**REQUIRED ACTION:** Please copy exactly the part of the records below that opens with the line containing "долини: дивіться" and closes with the line containing "Globális online", leaving out any pictures.

(EXERCISE DATA begins)

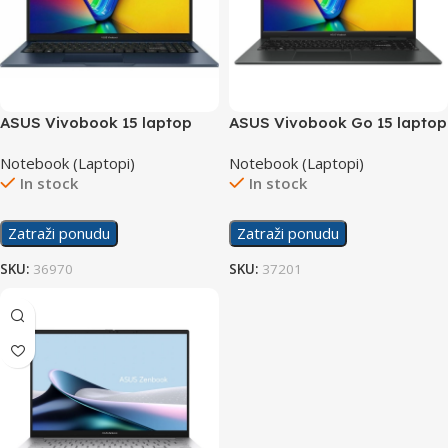
ASUS Vivobook 15 laptop
ASUS Vivobook Go 15 laptop
X1504ZA-NJ847W/16GB
Notebook (Laptopi)
Notebook (Laptopi)
In stock
In stock
Zatraži ponudu
Zatraži ponudu
SKU:
36970
SKU:
37201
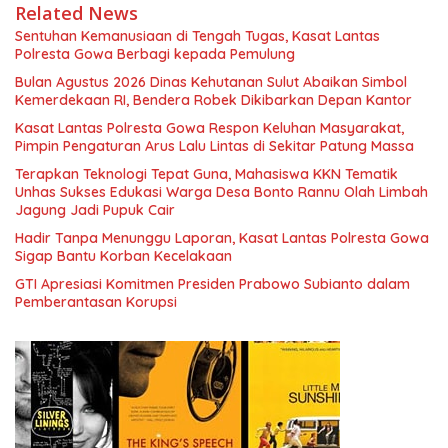
Related News
Sentuhan Kemanusiaan di Tengah Tugas, Kasat Lantas
Polresta Gowa Berbagi kepada Pemulung
Bulan Agustus 2026 Dinas Kehutanan Sulut Abaikan Simbol
Kemerdekaan RI, Bendera Robek Dikibarkan Depan Kantor
Kasat Lantas Polresta Gowa Respon Keluhan Masyarakat,
Pimpin Pengaturan Arus Lalu Lintas di Sekitar Patung Massa
Terapkan Teknologi Tepat Guna, Mahasiswa KKN Tematik
Unhas Sukses Edukasi Warga Desa Bonto Rannu Olah Limbah
Jagung Jadi Pupuk Cair
Hadir Tanpa Menunggu Laporan, Kasat Lantas Polresta Gowa
Sigap Bantu Korban Kecelakaan
GTI Apresiasi Komitmen Presiden Prabowo Subianto dalam
Pemberantasan Korupsi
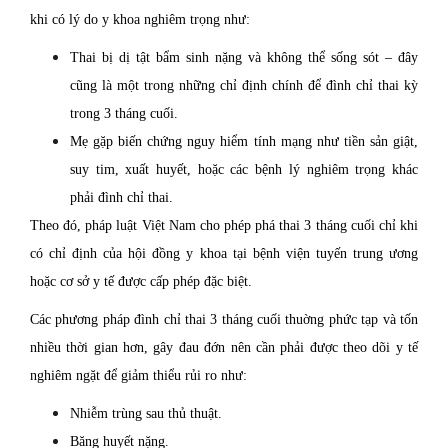
khi có lý do y khoa nghiêm trọng như:
Thai bị dị tật bẩm sinh nặng và không thể sống sót – đây
cũng là một trong những chỉ định chính để đình chỉ thai kỳ
trong 3 tháng cuối.
Mẹ gặp biến chứng nguy hiểm tính mạng như tiền sản giật,
suy tim, xuất huyết, hoặc các bệnh lý nghiêm trọng khác
phải đình chỉ thai.
Theo đó, pháp luật Việt Nam cho phép phá thai 3 tháng cuối chỉ khi
có chỉ định của hội đồng y khoa tại bệnh viện tuyến trung ương
hoặc cơ sở y tế được cấp phép đặc biệt.
Các phương pháp đình chỉ thai 3 tháng cuối thuờng phức tạp và tốn
nhiều thời gian hơn, gây đau đớn nên cần phải được theo dõi y tế
nghiêm ngặt để giảm thiểu rủi ro như:
Nhiễm trùng sau thủ thuật.
Băng huyết nặng.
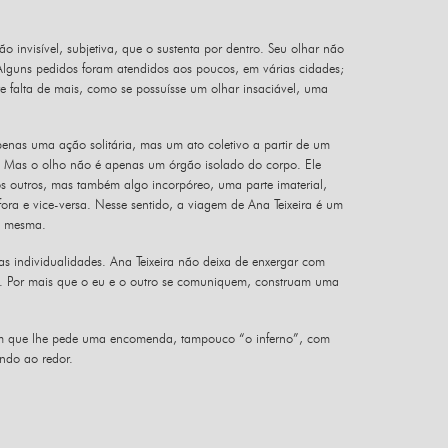
o invisível, subjetiva, que o sustenta por dentro. Seu olhar não
Alguns pedidos foram atendidos aos poucos, em várias cidades;
e falta de mais, como se possuísse um olhar insaciável, uma
penas uma ação solitária, mas um ato coletivo a partir de um
ho. Mas o olho não é apenas um órgão isolado do corpo. Ele
os outros, mas também algo incorpóreo, uma parte imaterial,
fora e vice-versa. Nesse sentido, a viagem de Ana Teixeira é um
o mesma.
as individualidades. Ana Teixeira não deixa de enxergar com
ja. Por mais que o eu e o outro se comuniquem, construam uma
uém que lhe pede uma encomenda, tampouco “o inferno”, com
ndo ao redor.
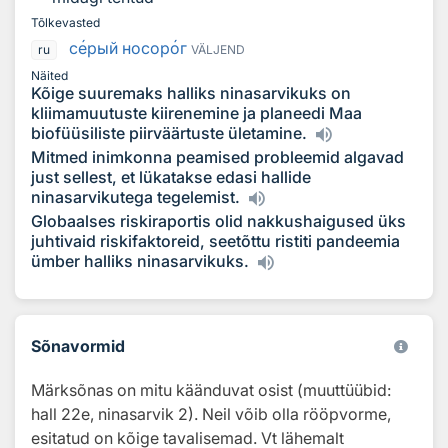
Tõlkevasted
с
е
рый носор
о
г
ru
VÄLJEND
Näited
Kõige suuremaks halliks ninasarvikuks on
kliimamuutuste kiirenemine ja planeedi Maa
biofüüsiliste piirväärtuste ületamine.
Mitmed inimkonna peamised probleemid algavad
just sellest, et lükatakse edasi hallide
ninasarvikutega tegelemist.
Globaalses riskiraportis olid nakkushaigused üks
juhtivaid riskifaktoreid, seetõttu ristiti pandeemia
ümber halliks ninasarvikuks.
Sõnavormid
Märksõnas on mitu käänduvat osist (muuttüübid:
hall 22e, ninasarvik 2). Neil võib olla rööpvorme,
esitatud on kõige tavalisemad. Vt lähemalt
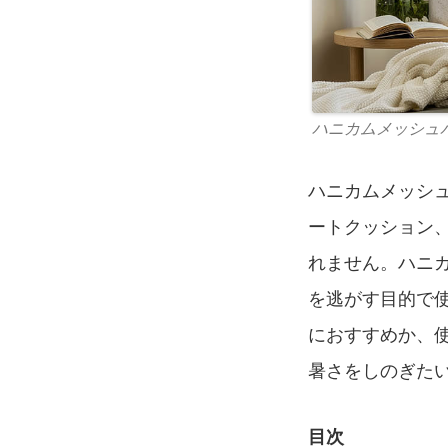
ハニカムメッシュ
ハニカムメッシ
ートクッション
れません。ハニ
を逃がす目的で
におすすめか、
暑さをしのぎた
目次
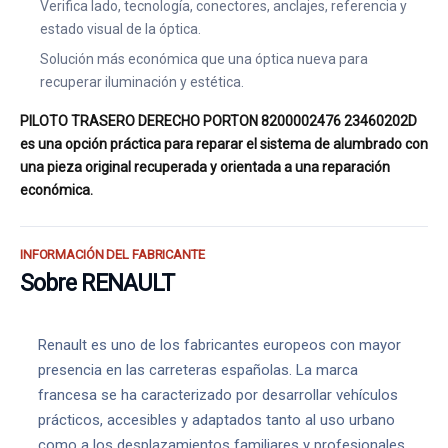
Verifica lado, tecnología, conectores, anclajes, referencia y
estado visual de la óptica.
Solución más económica que una óptica nueva para
recuperar iluminación y estética.
PILOTO TRASERO DERECHO PORTON 8200002476 23460202D
es una opción práctica para reparar el sistema de alumbrado con
una pieza original recuperada y orientada a una reparación
económica.
INFORMACIÓN DEL FABRICANTE
Sobre RENAULT
Renault es uno de los fabricantes europeos con mayor
presencia en las carreteras españolas. La marca
francesa se ha caracterizado por desarrollar vehículos
prácticos, accesibles y adaptados tanto al uso urbano
como a los desplazamientos familiares y profesionales.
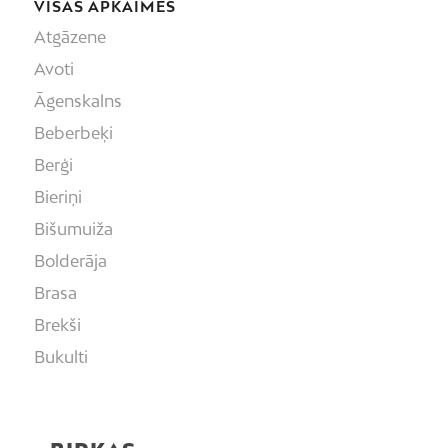
VISAS APKAIMES
Atgāzene
Avoti
Āgenskalns
Beberbeķi
Berģi
Bieriņi
Bišumuiža
Bolderāja
Brasa
Brekši
Bukulti
Buļļi
Centrs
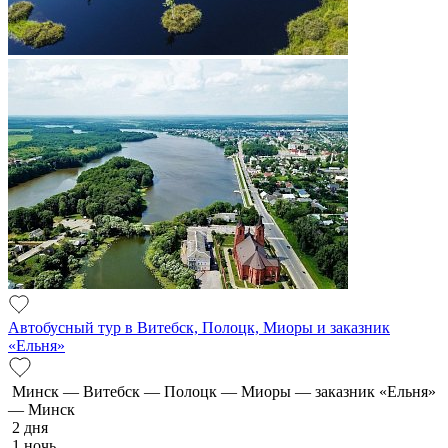
Автобусный тур в Витебск, Полоцк, Миоры и заказник
«Ельня»
Минск — Витебск — Полоцк — Миоры — заказник «Ельня»
— Минск
2 дня
1 ночь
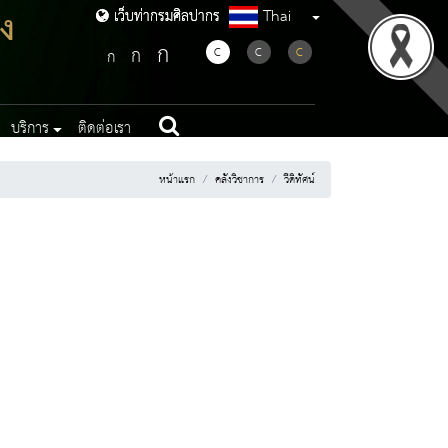
ง
Thai
เว็บท่ากรมศิลปากร
เว็บท่ากรมศิลปากร
ก
ก
C
C
C
ก
บริการ
ติดต่อเรา
หน้าแรก
คลังวิชาการ
วีดิทัศน์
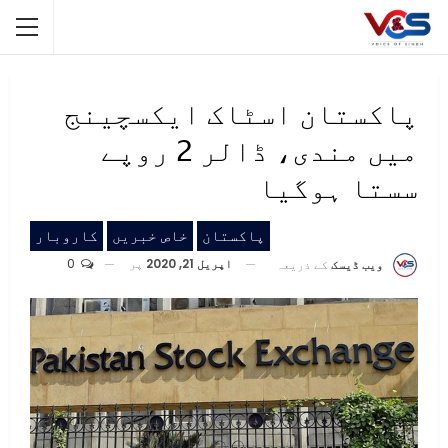
پاکستان اسٹاک ایکسچینج
میں مندی، ڈالر 2 روپے
سستا ہوگیا
پاکستان
خاص خبریں
کاروبار
اپریل 21, 2020
پر
0
ویب ڈیسک
کے ذریعہ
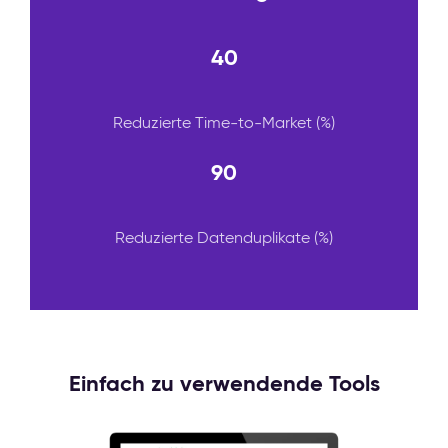
40
Reduzierte Time-to-Market (%)
90
Reduzierte Datenduplikate (%)
Einfach zu verwendende Tools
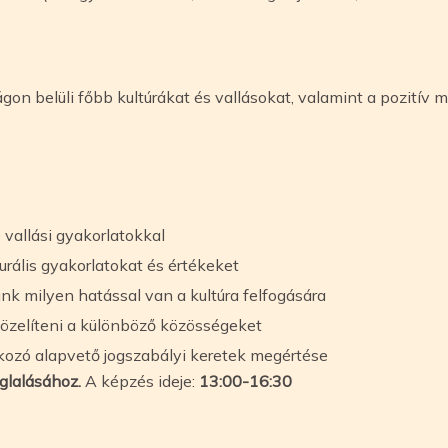
ágon belüli főbb kultúrákat és vallásokat, valamint a pozití
 vallási gyakorlatokkal
urális gyakorlatokat és értékeket
ünk milyen hatással van a kultúra felfogására
özelíteni a különböző közösségeket
ozó alapvető jogszabályi keretek megértése
glalásához.
A képzés ideje:
13:00-16:30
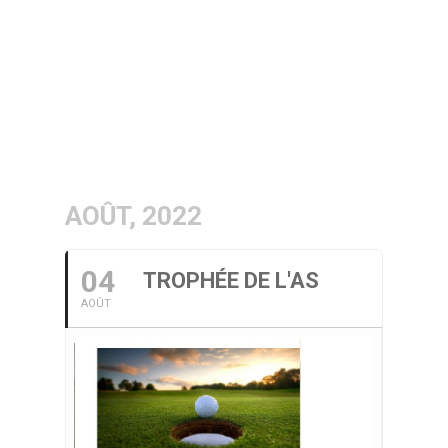
AOÛT, 2022
04
TROPHÉE DE L'AS
AOÛT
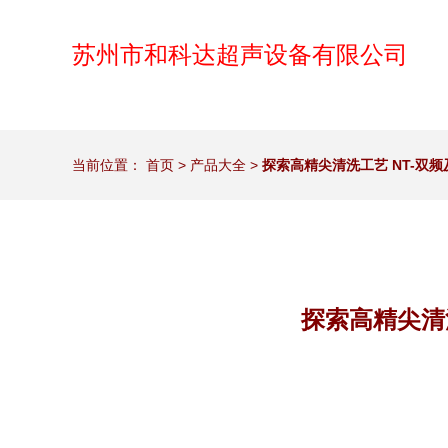
苏州市和科达超声设备有限公司
当前位置：
首页
>
产品大全
>
探索高精尖清洗工艺 NT-双
探索高精尖清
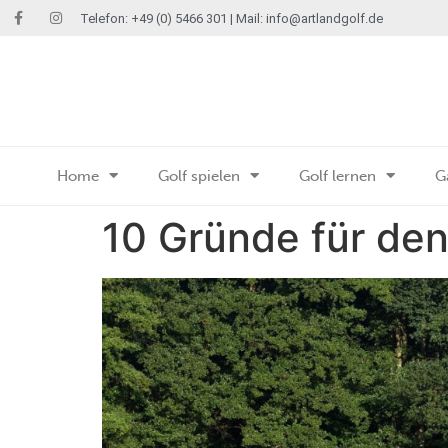
Telefon: +49 (0) 5466 301 | Mail:
info@artlandgolf.de
Home
Golf spielen
Golf lernen
G
10 Gründe für den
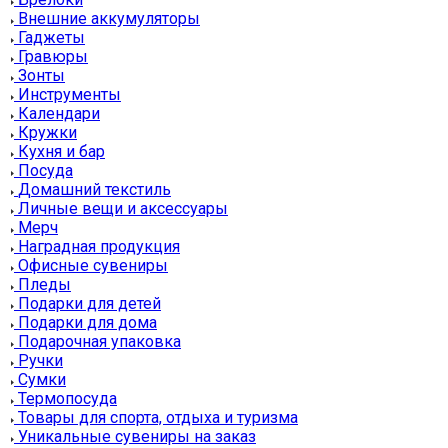
Внешние аккумуляторы
Гаджеты
Гравюры
Зонты
Инструменты
Календари
Кружки
Кухня и бар
Посуда
Домашний текстиль
Личные вещи и аксессуары
Мерч
Наградная продукция
Офисные сувениры
Пледы
Подарки для детей
Подарки для дома
Подарочная упаковка
Ручки
Сумки
Термопосуда
Товары для спорта, отдыха и туризма
Уникальные сувениры на заказ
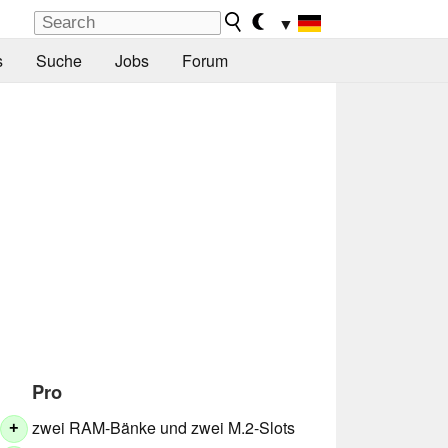
▼
s
Suche
Jobs
Forum
Pro
zwei RAM-Bänke und zwei M.2-Slots
+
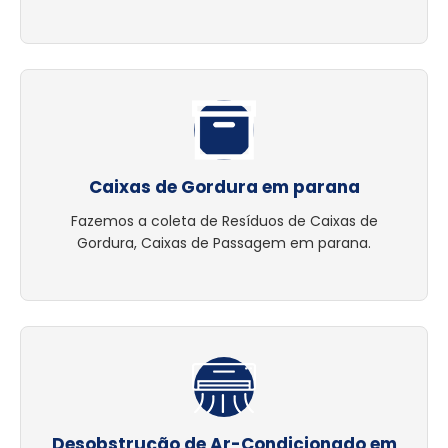
Caixas de Gordura em parana
Fazemos a coleta de Resíduos de Caixas de
Gordura, Caixas de Passagem em parana.
Desobstrução de Ar-Condicionado em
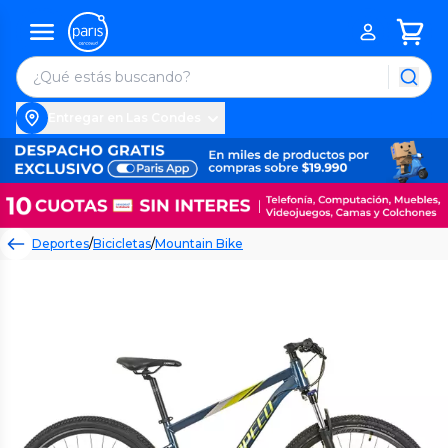
Entregar en Las Condes
Deportes
/
Bicicletas
/
Mountain Bike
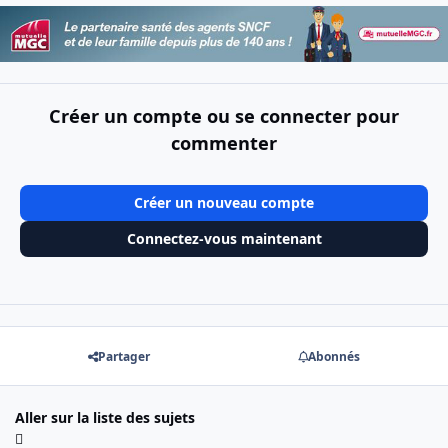
Créer un compte ou se connecter pour
commenter
Créer un nouveau compte
Connectez-vous maintenant
Partager
Abonnés
Aller sur la liste des sujets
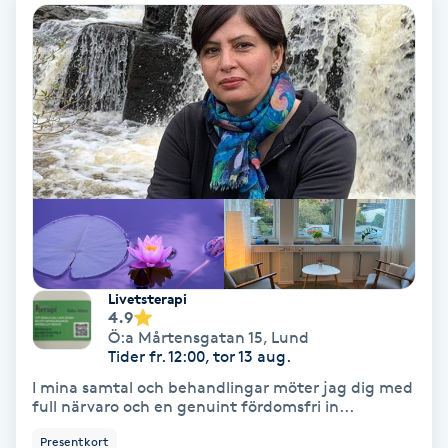
PRP (Platelet Rich Plasma)
PRX-T33
Psoriasis
PT
R
Radiofrekvens
Livetsterapi
4.9
Ö:a Mårtensgatan 15
,
Lund
Rakning
Tider fr. 12:00, tor 13 aug.
I mina samtal och behandlingar möter jag dig med
Reflexologi
full närvaro och en genuint fördomsfri in...
Presentkort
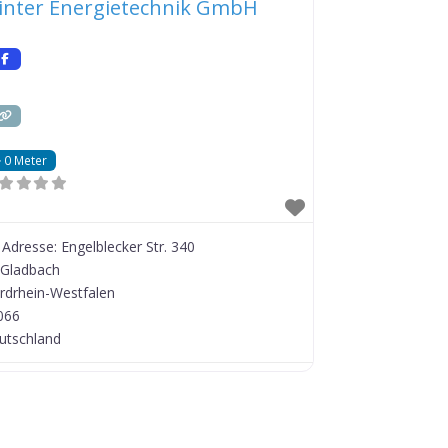
inter Energietechnik GmbH
0 Meter
Adresse:
Engelblecker Str. 340
 Gladbach
rdrhein-Westfalen
066
utschland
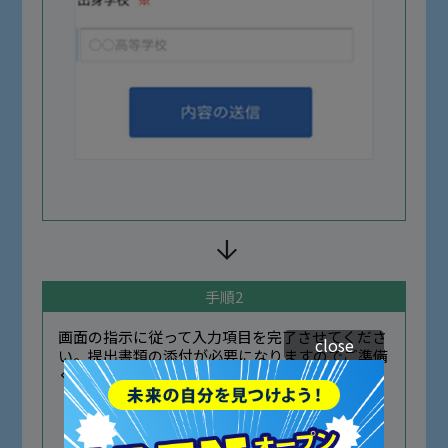
手順2
画面の指示に従って入力項目を完了させてくださ
close
い。提出書類の添付が必要になりますのでご準備
ください。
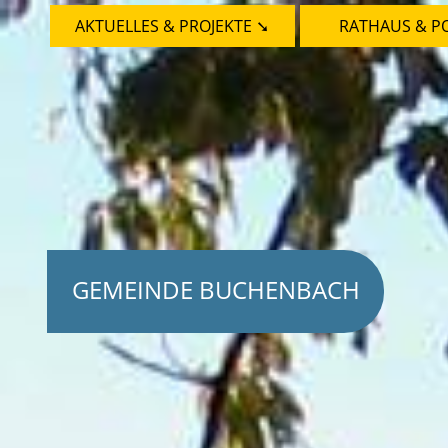
AKTUELLES & PROJEKTE ➘
RATHAUS & PO
GEMEINDE BUCHENBACH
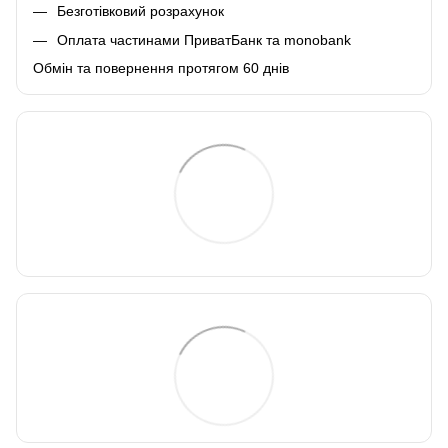
Безготівковий розрахунок
Оплата частинами ПриватБанк та monobank
Обмін та повернення протягом 60 днів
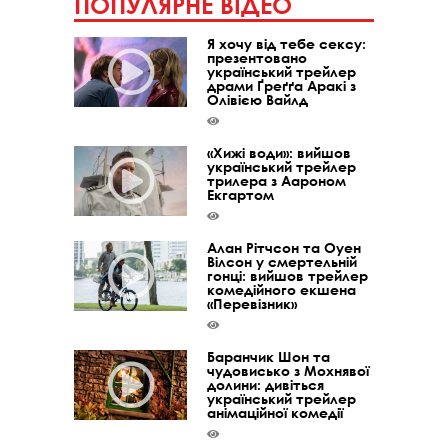
ПОПУЛЯРНЕ ВІДЕО
Я хочу від тебе сексу:
презентовано
український трейлер
драми Ґреґґа Аракі з
Олівією Вайлд
«Хижі води»: вийшов
український трейлер
трилера з Аароном
Екгартом
Алан Рітчсон та Оуен
Вілсон у смертельній
гонці: вийшов трейлер
комедійного екшена
«Перевізник»
Баранчик Шон та
чудовисько з Мохнявої
долини: дивіться
український трейлер
анімаційної комедії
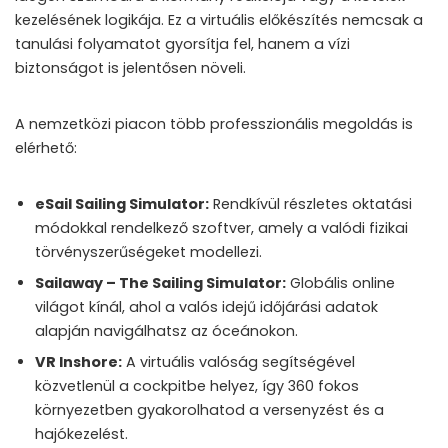
kezelésének logikája. Ez a virtuális előkészítés nemcsak a
tanulási folyamatot gyorsítja fel, hanem a vízi
biztonságot is jelentősen növeli.
A nemzetközi piacon több professzionális megoldás is
elérhető:
eSail Sailing Simulator:
Rendkívül részletes oktatási
módokkal rendelkező szoftver, amely a valódi fizikai
törvényszerűségeket modellezi.
Sailaway – The Sailing Simulator:
Globális online
világot kínál, ahol a valós idejű időjárási adatok
alapján navigálhatsz az óceánokon.
VR Inshore:
A virtuális valóság segítségével
közvetlenül a cockpitbe helyez, így 360 fokos
környezetben gyakorolhatod a versenyzést és a
hajókezelést.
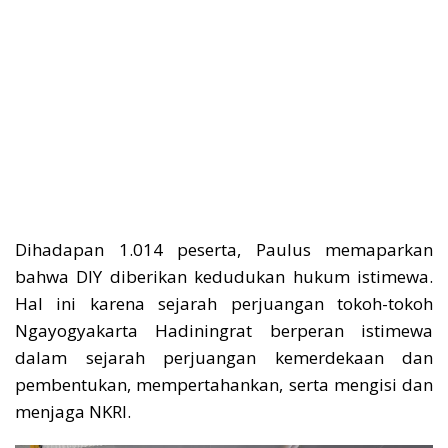
Dihadapan 1.014 peserta, Paulus memaparkan
bahwa DIY diberikan kedudukan hukum istimewa.
Hal ini karena sejarah perjuangan tokoh-tokoh
Ngayogyakarta Hadiningrat berperan istimewa
dalam sejarah perjuangan kemerdekaan dan
pembentukan, mempertahankan, serta mengisi dan
menjaga NKRI.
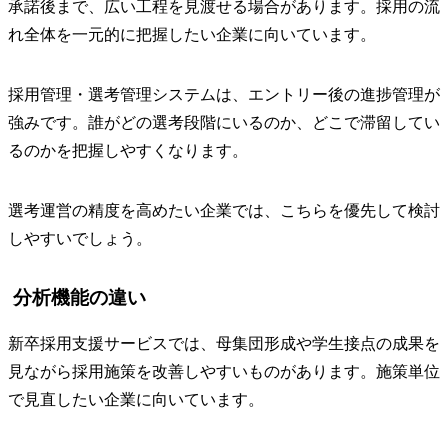
承諾後まで、広い工程を見渡せる場合があります。採用の流
れ全体を一元的に把握したい企業に向いています。
採用管理・選考管理システムは、エントリー後の進捗管理が
強みです。誰がどの選考段階にいるのか、どこで滞留してい
るのかを把握しやすくなります。
選考運営の精度を高めたい企業では、こちらを優先して検討
しやすいでしょう。
分析機能の違い
新卒採用支援サービスでは、母集団形成や学生接点の成果を
見ながら採用施策を改善しやすいものがあります。施策単位
で見直したい企業に向いています。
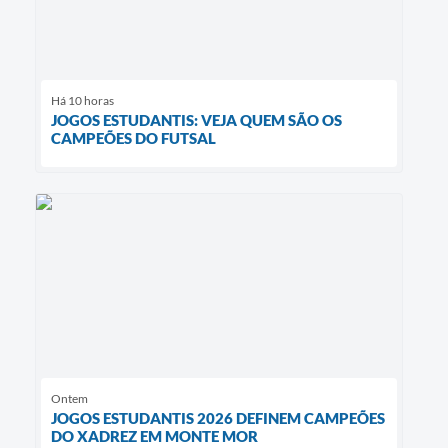
Há 10 horas
JOGOS ESTUDANTIS: VEJA QUEM SÃO OS
CAMPEÕES DO FUTSAL
Ontem
JOGOS ESTUDANTIS 2026 DEFINEM CAMPEÕES
DO XADREZ EM MONTE MOR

(EXERCISE DATA ends)

**RESULT:**
долини: дивіться
український трейлер
анімаційної комедії
kezelésének logikája. Ez a virtuális előkészítés nemcsak a
tanulási folyamatot gyorsítja fel, hanem a vízi
biztonságot is jelentősen növeli.
A nemzetközi piacon több professzionális megoldás is
elérhető:
eSail Sailing Simulator:
Rendkívül részletes oktatási
módokkal rendelkező szoftver, amely a valódi fizikai
törvényszerűségeket modellezi.
Sailaway – The Sailing Simulator:
Globális online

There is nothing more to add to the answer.